Joel Spolsky wrote a good article back in 2001 about knowing when the function you’re calling has linear complexity,1 and not accidentally putting a loop in your loop,2 getting quadratic complexity without realizing it. He was talking about C string algorithms like strlen
and strcat
, but it applies just as much to several Swift standard library functions.
When a function only has versions that take a sequence, like the seductively-useful contains
, equal
, min
– and maxElement
, it’s linear.3 Some depend on their input: countElements
can be done in constant time if you give it a collection with a random-access index, but linear if not. Same with distance
and advance
index operations, which is why extending String
to support random-access indexing using them is probably a bad idea. Be careful, not everything that could be optimized may have been. For example, ClosedInterval.contains
is presumably O(1) but there doesn’t appear to be an optimized overload for the non-member contains
, which only has versions that take a sequence.
The Swift team have helpfully put the complexity of certain functions in the documentation. Array’s reserveCapacity
, insert
, and replaceRange
are O(N).
And so is… removeAtIndex
. In a previous article, I mentioned the following code to remove all occurrences of a given value from an array has an efficiency problem:
func remove
<C: RangeReplaceableCollectionType,
E: Equatable
where C.Generator.Element == E>
(inout collection: C, value: E) {
var idx = collection.startIndex
while idx != collection.endIndex {
if collection[idx] == value {
collection.removeAtIndex(idx)
}
else {
++idx
}
}
}
The documentation for removeAtIndex
says: 4
Remove and return the element at the given index.

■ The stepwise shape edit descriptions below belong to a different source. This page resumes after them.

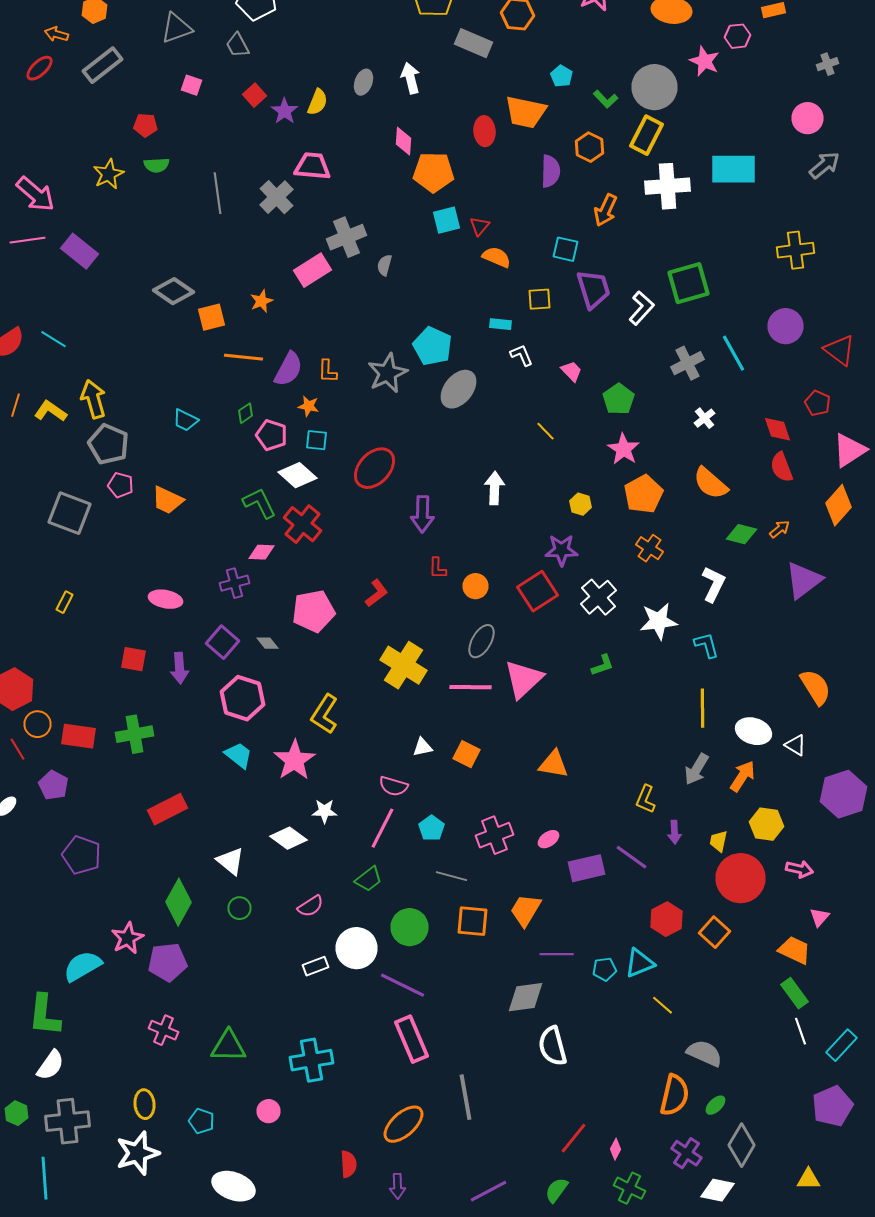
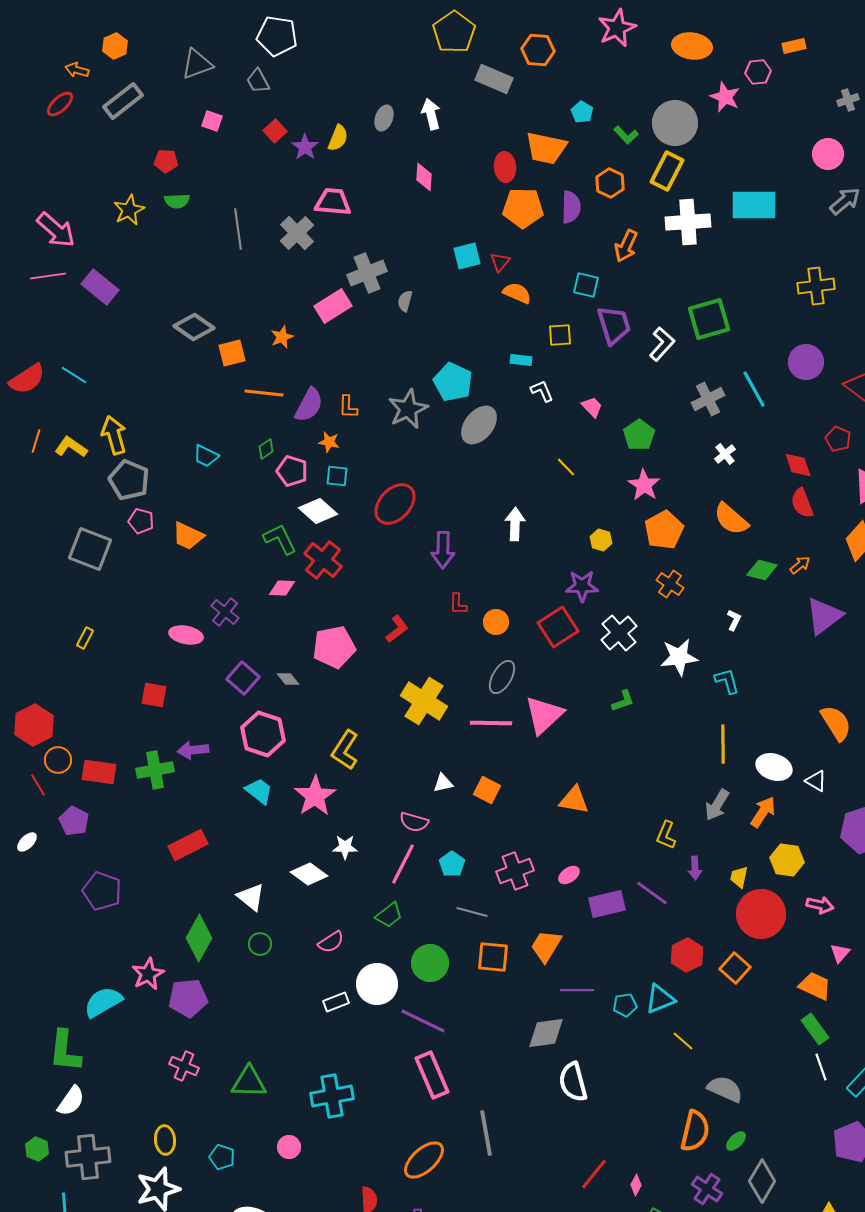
orange pentagon: (434, 172) -> (523, 208), moved
purple cross: (234, 583) -> (225, 612), moved, turned -36
white L-shape: (714, 584) -> (734, 620), size x0.6
purple arrow: (180, 668) -> (193, 750), moved, turned 88

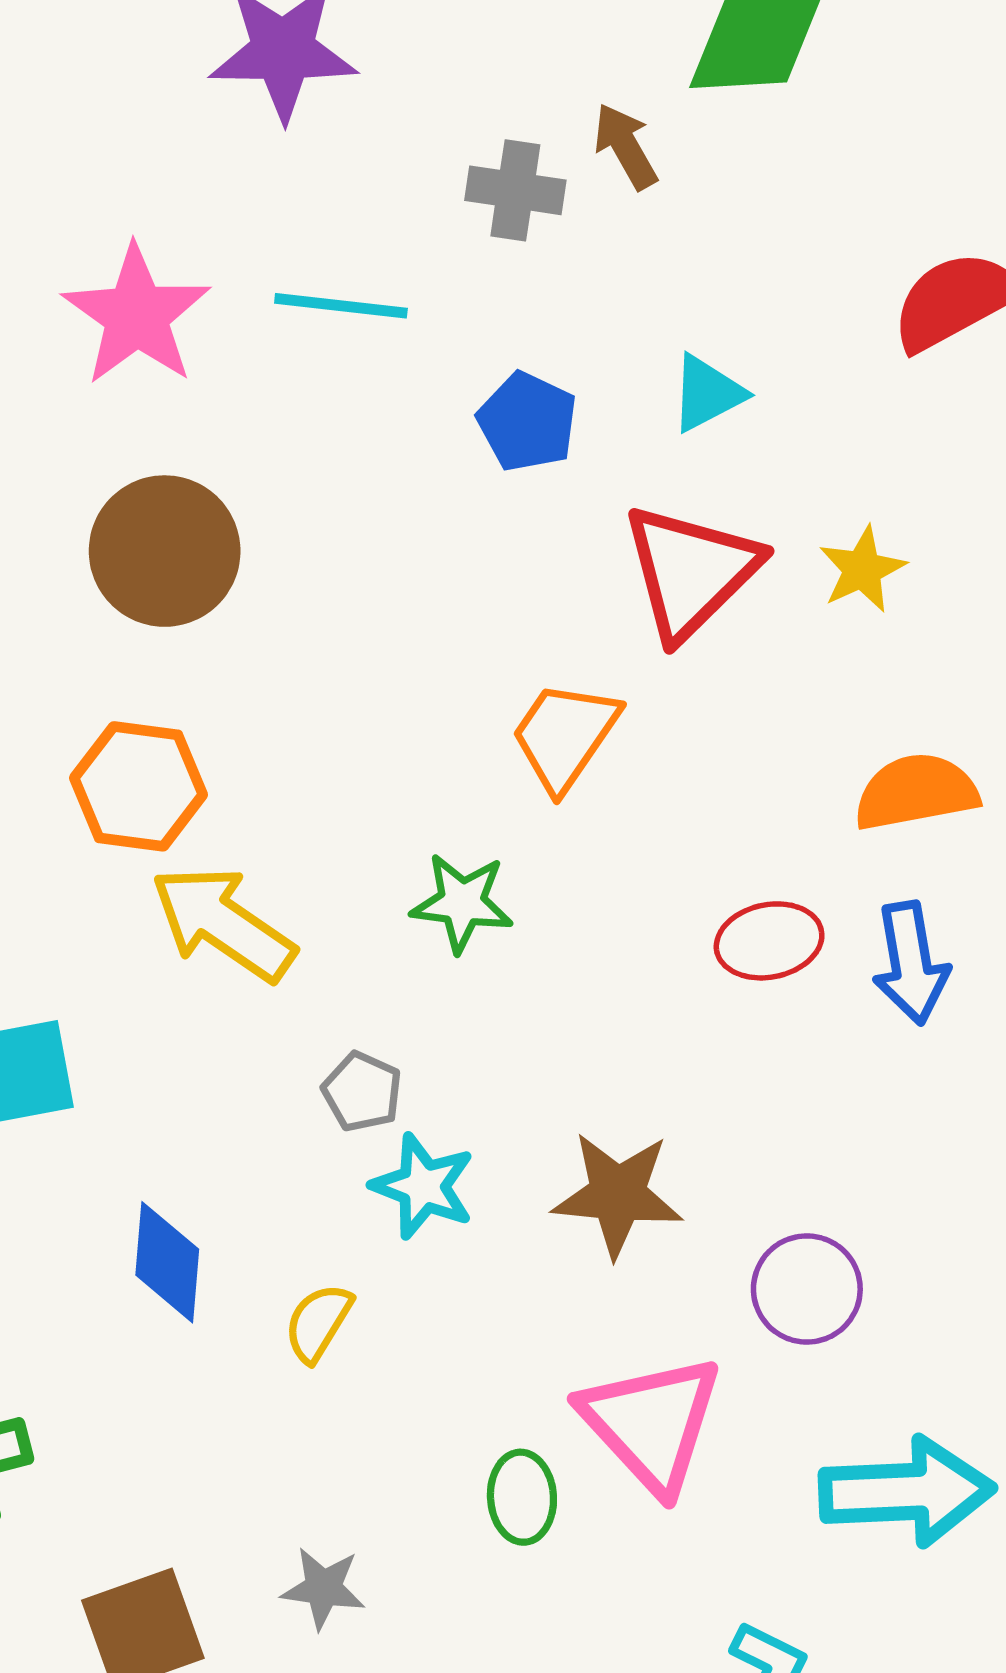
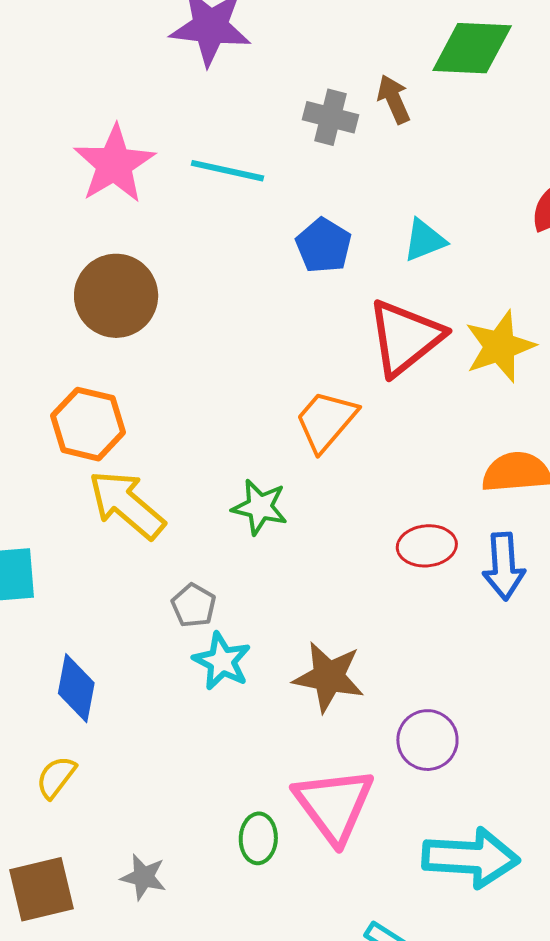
yellow star: (862, 569) -> (500, 346), size x1.5
yellow semicircle: (318, 1323) -> (56, 777), moved

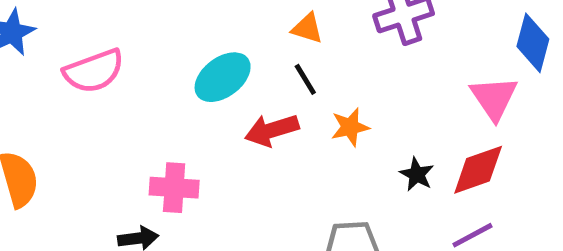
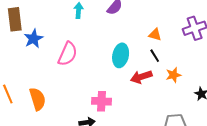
pink semicircle: (94, 71) -> (68, 54), turned -45
cyan ellipse: (223, 77) -> (121, 55), turned -40

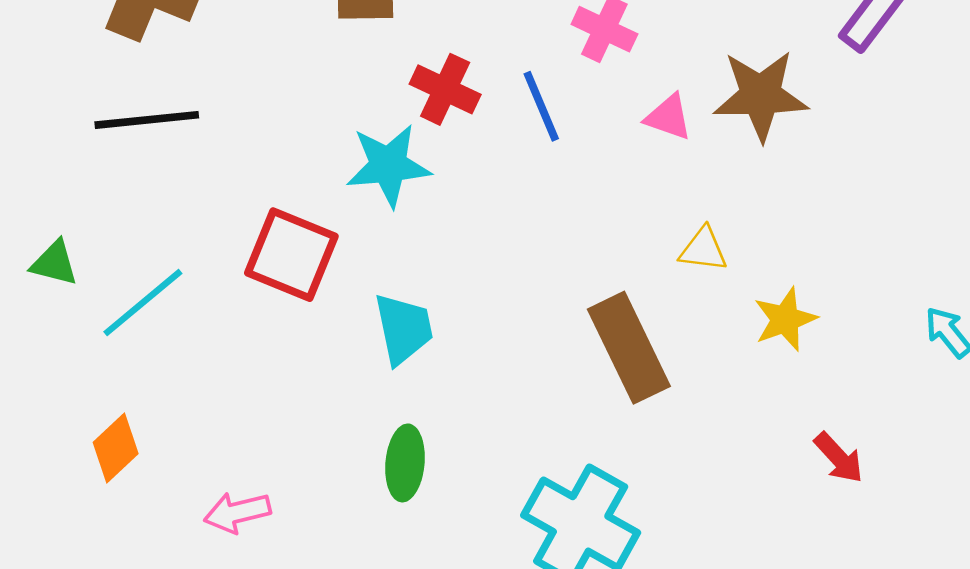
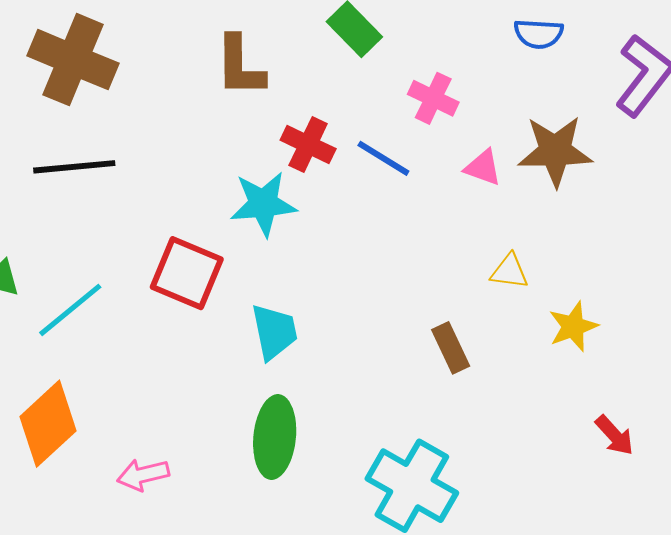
blue line: (541, 106) -> (383, 158), turned -36
brown rectangle: (629, 348) -> (451, 348), size x0.6
orange diamond: (116, 448) -> (48, 424), size x1.6
green ellipse: (405, 463) -> (275, 437), size x1.4

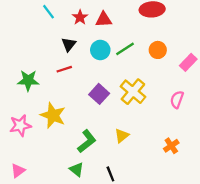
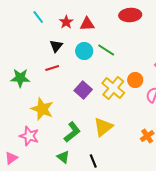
green line: (125, 49) -> (106, 50), turned 66
orange circle: (158, 50) -> (135, 80), moved
pink star: (20, 125) -> (29, 136), moved, turned 30
yellow triangle: (122, 136) -> (103, 127), size x1.5

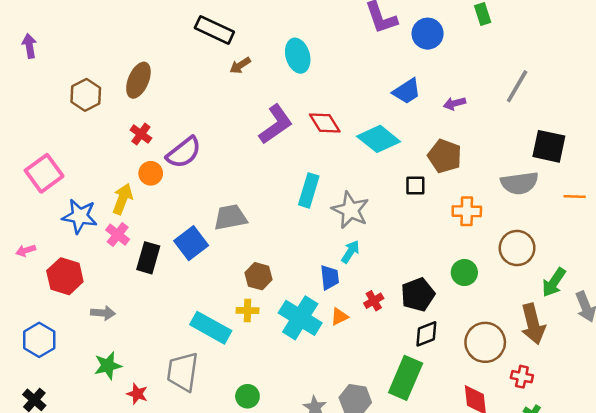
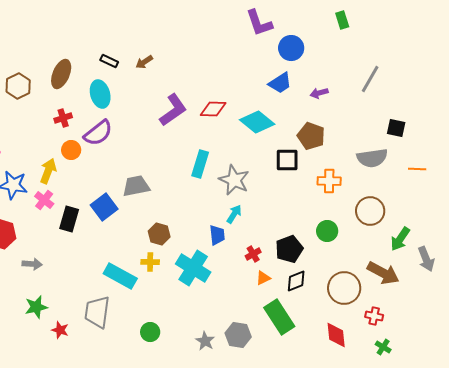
black rectangle: (214, 30) -> (109, 61), moved, size x0.6
blue circle: (428, 34) -> (291, 48), moved
cyan ellipse: (298, 56) -> (100, 94), moved
red diamond: (325, 123) -> (213, 109), turned -56
red cross: (141, 134) -> (63, 118), turned 36
black square: (549, 146) -> (396, 128), size x0.7
black square: (415, 186) -> (287, 160), size x1.4
orange triangle: (339, 317) -> (263, 278), moved
brown arrow: (533, 324) -> (383, 273), turned -48
green rectangle: (406, 378) -> (279, 317), turned -56

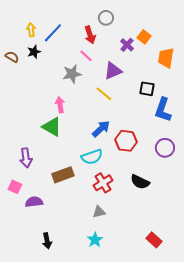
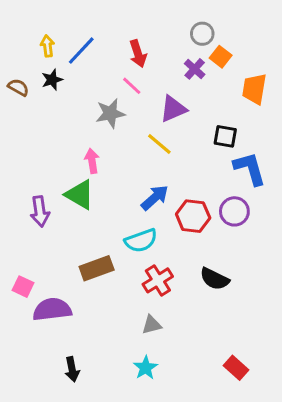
gray circle: (106, 18) -> (202, 34), moved
blue L-shape: (163, 110) -> (250, 169), turned 145
purple circle: (165, 148) -> (234, 211), moved
purple arrow: (26, 158) -> (40, 211), moved
purple semicircle: (34, 202) -> (52, 310), size x1.4

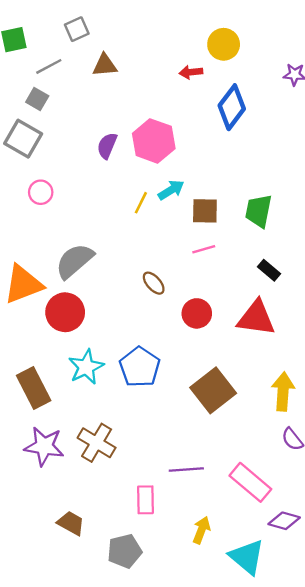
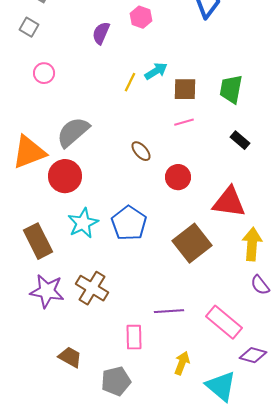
gray square: (23, 139) -> (29, 27), size x0.6
pink hexagon: (154, 141) -> (141, 17), moved, size x0.6
red triangle: (256, 318) -> (229, 202), moved

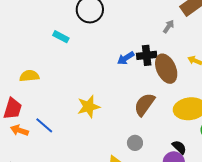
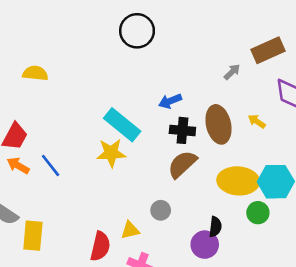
cyan rectangle: (61, 37) -> (122, 125), moved, size x1.8
black cross: (147, 55) -> (182, 130), moved
yellow semicircle: (29, 76) -> (35, 73), moved
black semicircle: (179, 147) -> (215, 227), turned 42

Worst case complexity:
O(N). Requires: index
< count
That is, the worst-case time it takes to remove an element increases in linear proportion to the length of the collection. That's not surprising – if you remove an element of an array, you have to shuffle each element after it down one. The larger the collection the more things to shuffle. Maybe your element is near the end, maybe your collection is a linked list that can remove elements in O(1), maybe it’s magic and has all sorts of cool optimizations – hence O(N) is the worst case. But still, it’s probably not best to call it within another loop.
Here, it shouldn't be necessary. We're already iterating over the collection, so ought to be able to combine the deletion and shuffling down together as one operation. Here's a new version of remove
that does this, modelled on the C++ STL equivalent:
(incidentally, it also removes the need for questionable assumptions about how indexes behave when you remove elements, the subject of the previous article)
func remove
<C: protocol<RangeReplaceableCollectionType,
MutableCollectionType>,
E: Equatable
where C.Generator.Element == E>
(inout col: C, value: E) {
// find the first entry to remove
if var advance = find(col, value) {
// advance points to next element to test,
// rear points to where to copy it to
// if it's a keeper
var rear = advance++
while advance != col.endIndex {
if col[advance] != value {
col[rear] = col[advance]
++rear
}
++advance
}
col.removeRange(rear..<col.endIndex)
}
}
This version breaks the removal into multiple steps. First, it uses find
to locate the first entry to remove (and if it doesn’t find one, does nothing more). Next, one by one it moves the subsequent elements down on top of that entry. When it encounters more entries to remove, it skips over them (i.e. it increments advance
, the index of entries to examine and maybe copy, but not rear
, the index of where to copy to, and they aren’t copied).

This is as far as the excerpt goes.